We build a **Transformer model** that works on tabular data:

- **Categorical features** are turned into embeddings (like word vectors).
- **Numerical features** are projected into the same embedding space via a linear layer.
- All features become **tokens** and go into a Transformer Encoder.

### Inside the Transformer:

- **Self-Attention (column-wise)**: learns relationships between features.
- **Intersample Attention (row-wise)**: each row can attend to other rows in the batch — **unique to SAINT**.

### Output Layer

The transformer output goes through a simple classifier:

- `Linear → ReLU → Dropout → Linear → Sigmoid (via BCEWithLogitsLoss)`

### Class Imbalance Handling

We use `BCEWithLogitsLoss` with a `pos_weight` parameter to account for the fact that wildfire events are **rare** in the dataset.

In [33]:
import pytorch_lightning as pl
import torch
import torch.nn as nn
import torch.optim as optim

class SAINT(pl.LightningModule):
    def __init__(self, num_cont, cat_dims=[], embed_dim=32, 
                 num_heads=4, num_layers=3, dropout=0.1, pos_weight=None, lr=1e-3):
        super().__init__()
        self.save_hyperparameters(ignore=['pos_weight'])
        self.embeddings = nn.ModuleList([
            nn.Embedding(dim, embed_dim) for dim in cat_dims
        ])
        self.cont_proj = nn.Linear(num_cont, embed_dim)
        encoder_layer = nn.TransformerEncoderLayer(
            d_model=embed_dim, nhead=num_heads, dropout=dropout,
            batch_first=True, dim_feedforward=embed_dim*4
        )
        self.transformer = nn.TransformerEncoder(encoder_layer, num_layers)
        self.classifier = nn.Sequential(
            nn.Linear(embed_dim, 32),
            nn.ReLU(),
            nn.Dropout(dropout),
            nn.Linear(32, 1)
        )
        if pos_weight is not None:
            self.loss_fn = nn.BCEWithLogitsLoss(pos_weight=pos_weight)
        else:
            self.loss_fn = nn.BCEWithLogitsLoss()

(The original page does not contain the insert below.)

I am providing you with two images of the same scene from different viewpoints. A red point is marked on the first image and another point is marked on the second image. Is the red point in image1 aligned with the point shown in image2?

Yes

    def forward(self, x_cat, x_cont):
        tokens = []
        for i, emb in enumerate(self.embeddings):
            tokens.append(emb(x_cat[:, i]))
        tokens.append(self.cont_proj(x_cont))
        tokens = torch.stack(tokens, dim=1)
        attn_output = self.transformer(tokens)
        cls_token = attn_output.mean(dim=1)
        return self.classifier(cls_token).squeeze(-1)

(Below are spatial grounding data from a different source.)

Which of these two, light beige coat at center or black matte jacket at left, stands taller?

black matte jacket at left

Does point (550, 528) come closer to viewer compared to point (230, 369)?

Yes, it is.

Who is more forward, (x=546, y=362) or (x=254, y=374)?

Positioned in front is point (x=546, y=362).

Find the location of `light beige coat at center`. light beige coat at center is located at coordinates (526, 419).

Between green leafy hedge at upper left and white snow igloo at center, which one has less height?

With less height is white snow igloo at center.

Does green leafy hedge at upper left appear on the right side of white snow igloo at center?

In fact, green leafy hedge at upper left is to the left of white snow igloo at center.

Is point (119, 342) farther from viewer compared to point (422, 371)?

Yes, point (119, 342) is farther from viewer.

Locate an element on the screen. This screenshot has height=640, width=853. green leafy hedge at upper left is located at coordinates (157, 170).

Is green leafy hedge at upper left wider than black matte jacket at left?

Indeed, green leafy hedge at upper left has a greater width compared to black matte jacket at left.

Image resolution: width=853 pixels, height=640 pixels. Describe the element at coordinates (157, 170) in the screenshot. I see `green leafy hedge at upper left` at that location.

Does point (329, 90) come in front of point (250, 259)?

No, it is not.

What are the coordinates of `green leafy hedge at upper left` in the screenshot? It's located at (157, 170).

    def training_step(self, batch, batch_idx):
        x_cat, x_cont, y = batch
        logits = self(x_cat, x_cont)
        loss = self.loss_fn(logits, y.float())
        self.log('train_loss', loss)
        return loss

    def validation_step(self, batch, batch_idx):
        x_cat, x_cont, y = batch
        logits = self(x_cat, x_cont)
        loss = self.loss_fn(logits, y.float())
        self.log('val_loss', loss, prog_bar=True)
        return loss

    def configure_optimizers(self):
        return optim.Adam(self.parameters(), lr=self.hparams.lr)

In [34]:
import pytorch_lightning as pl
import torch
from torch.utils.data import TensorDataset, DataLoader

class FireDataModule(pl.LightningDataModule):
    def __init__(self, X_train, y_train, X_test, y_test, cat_cols, batch_size=64):
        super().__init__()
        self.X_train = X_train
        self.y_train = y_train
        self.X_test = X_test
        self.y_test = y_test
        self.cat_cols = list(cat_cols)
        self.batch_size = batch_size
        self.device = torch.device("mps" if torch.backends.mps.is_available() else "cpu")

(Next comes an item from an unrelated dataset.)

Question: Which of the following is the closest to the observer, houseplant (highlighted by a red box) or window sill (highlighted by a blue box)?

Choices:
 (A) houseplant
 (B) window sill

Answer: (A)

    def setup(self, stage=None):
        # Defensive: ensure all column names are strings
        self.cat_cols = [str(col) for col in list(self.cat_cols)]
        self.X_train.columns = [str(col) for col in self.X_train.columns]
        self.X_test.columns = [str(col) for col in self.X_test.columns]
        cat_cols = self.cat_cols
        cont_cols = [col for col in self.X_train.columns if col not in cat_cols]

        print("DEBUG cat_cols:", cat_cols)
        print("DEBUG cont_cols:", cont_cols)
        print("DEBUG X_train columns:", self.X_train.columns)
        print("DEBUG X_train[cat_cols] dtype:", self.X_train[cat_cols].values.dtype)

        X_train_cat = torch.tensor(self.X_train[cat_cols].values, dtype=torch.long, device=self.device)
        X_train_cont = torch.tensor(self.X_train[cont_cols].values, dtype=torch.float32, device=self.device)
        y_train = torch.tensor(self.y_train.values, dtype=torch.float32, device=self.device)
        X_test_cat = torch.tensor(self.X_test[cat_cols].values, dtype=torch.long, device=self.device)
        X_test_cont = torch.tensor(self.X_test[cont_cols].values, dtype=torch.float32, device=self.device)
        y_test = torch.tensor(self.y_test.values, dtype=torch.float32, device=self.device)

        self.train_dataset = TensorDataset(X_train_cat, X_train_cont, y_train)
        self.val_dataset = TensorDataset(X_test_cat, X_test_cont, y_test)

    def train_dataloader(self):
        return DataLoader(self.train_dataset, batch_size=self.batch_size, shuffle=True)

    def val_dataloader(self):
        return DataLoader(self.val_dataset, batch_size=self.batch_size)

## Model Training with all features

We use the SAINT architecture and Dataloader class to train the model.

In [8]:
import numpy as np
from sklearn.preprocessing import LabelEncoder, StandardScaler
from sklearn.model_selection import train_test_split

cat_cols = list(cat_cols)
num_cols = list(num_cols)

# Encode categorical columns
for col in cat_cols:
    le = LabelEncoder()
    df[col] = le.fit_transform(df[col].astype(str))
    df[col] = df[col].astype(int)  # Ensure integer type for embeddings

# Compute cat_dims after encoding
cat_dims = [df[col].nunique() for col in cat_cols]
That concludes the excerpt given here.